L’architettura classica è per sua definizione un linguaggio, non lascia nulla all’immaginazione il suo scopo era semplicemente quello di insegnare alle popolazioni del mondo intero e a tutte le generazioni successive cosa é la perfezione, cosa è il bello. I limiti non li supera, l’impone.
Trasferendoci qualche migliaio di chilometri verso est, dalla Grecia antica a Giza, riconosciamo tre edifici, simili tra loro ma di differenti grandezze, disposti in modo apparentemente caotico, privi di qualsiasi decorazione o ornamento e, contrariamente ad altri edifici dell’area, privi di qualsiasi iscrizione. Tutti e tre gli edifici rappresentano una figura geometrica elementare: la piramide. Enormi, queste costruzioni, da millenni hanno scatenato le più assurde teorie: su come siano state costruite, sul perché siano state costruite e perfino sul quando siano state costruite.
Che le considerassimo semplicemente tombe o gli dessimo i più improbabili significati simbolici o ancestrali, le piramidi di Giza ci producono uno stato di sicuro turbamento, ed è questo, crediamo, sia stato il fine che si erano proposti i loro costruttori. Quale è in questo caso il limite all’interno del quale si inserisce il significato semantico dell’opera? La risposta è nel nostro vissuto, nel nostro retroterra culturale, il solo limite a quel linguaggio é la nostra immaginazione. Nel tempo le piramidi hanno mantenuto il loro significato semantico, intrinseco nelle loro forme e soprattutto nelle loro dimensioni. Non ne abbiamo un’immediata coscienza, ne ricerchiamo parti o rapporti simbolici sia nel contesto morfologico del sito ma ci spingiamo anche nello spazio cosmico. Per comprenderne il significato simbolico formale non ci possiamo dare alcun limite.
Tali osservazioni valgono per ogni opera, sia essa letteraria, artistica o architettonica e sono applicabili ad ogni periodo storico culturale.
Il linguaggio è cresciuto con la civiltà. Forme, strutture e temi si sono evoluti all’evolversi delle culture nella storia.
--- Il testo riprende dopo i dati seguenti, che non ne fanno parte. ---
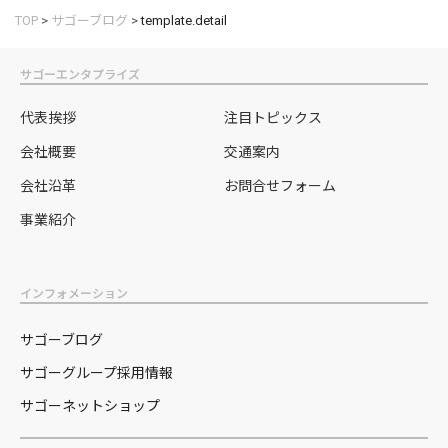
TOP
>
サゴーブログ
>
template.detail
サゴーエンタプライズ
代表挨拶
注目トピックス
会社概要
交通案内
会社沿革
お問合せフォーム
事業紹介
インフォメーション
サゴーブログ
サゴーグループ採用情報
サゴーネットショップ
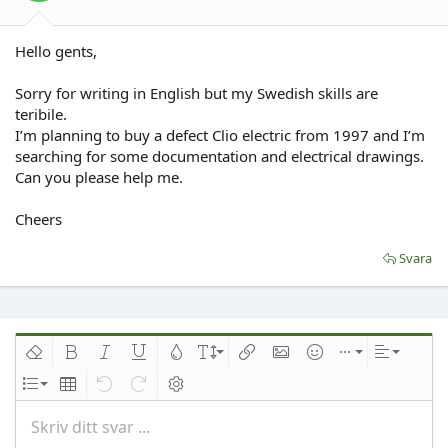
Hello gents,
Sorry for writing in English but my Swedish skills are
teribile.
I’m planning to buy a defect Clio electric from 1997 and I’m
searching for some documentation and electrical drawings.
Can you please help me.
Cheers
Svara
Ta bort formatering
Djärv
Kursiv
Understrykning
Text färg
Fontstorlek
Infoga länk
Infoga bild
Smilies
Infoga
Inriktnin
Lista
Insert table
Ångra
Redo
Växla BB-kod
Skriv ditt svar ...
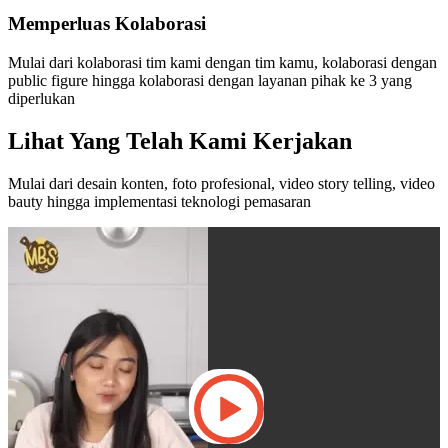
Memperluas Kolaborasi
Mulai dari kolaborasi tim kami dengan tim kamu, kolaborasi dengan
public figure hingga kolaborasi dengan layanan pihak ke 3 yang
diperlukan
Lihat Yang Telah Kami Kerjakan
Mulai dari desain konten, foto profesional, video story telling, video
bauty hingga implementasi teknologi pemasaran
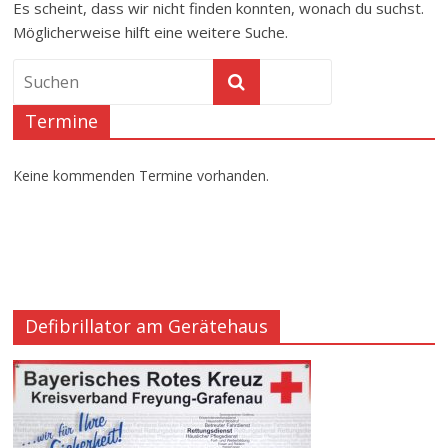
Es scheint, dass wir nicht finden konnten, wonach du suchst.
Möglicherweise hilft eine weitere Suche.
Termine
Keine kommenden Termine vorhanden.
Defibrillator am Gerätehaus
La struttura semantica dello spazio architettonico, nelle sue infinite varianti o consolidate invarianti, ha accompagnato il cammino dell’uomo, il ruolo svolto da quest’ultimo è stato quello di individuare per poi cercare di superare quei limiti all’interno dei quali si configurava il pensiero immanente, la materia, lo spazio, il “senso”, al di fuori fluttuava il trascendente, l’imformale, il “non senso”, l’immaginazione.
Anche noi, oggi, ci misuriamo con i nostri limiti, diversi da quelli passati ma egualmente apparentemente irraggiungibili. Compito del ricercatore non è superarli ma tentare sempre di raggiungerli.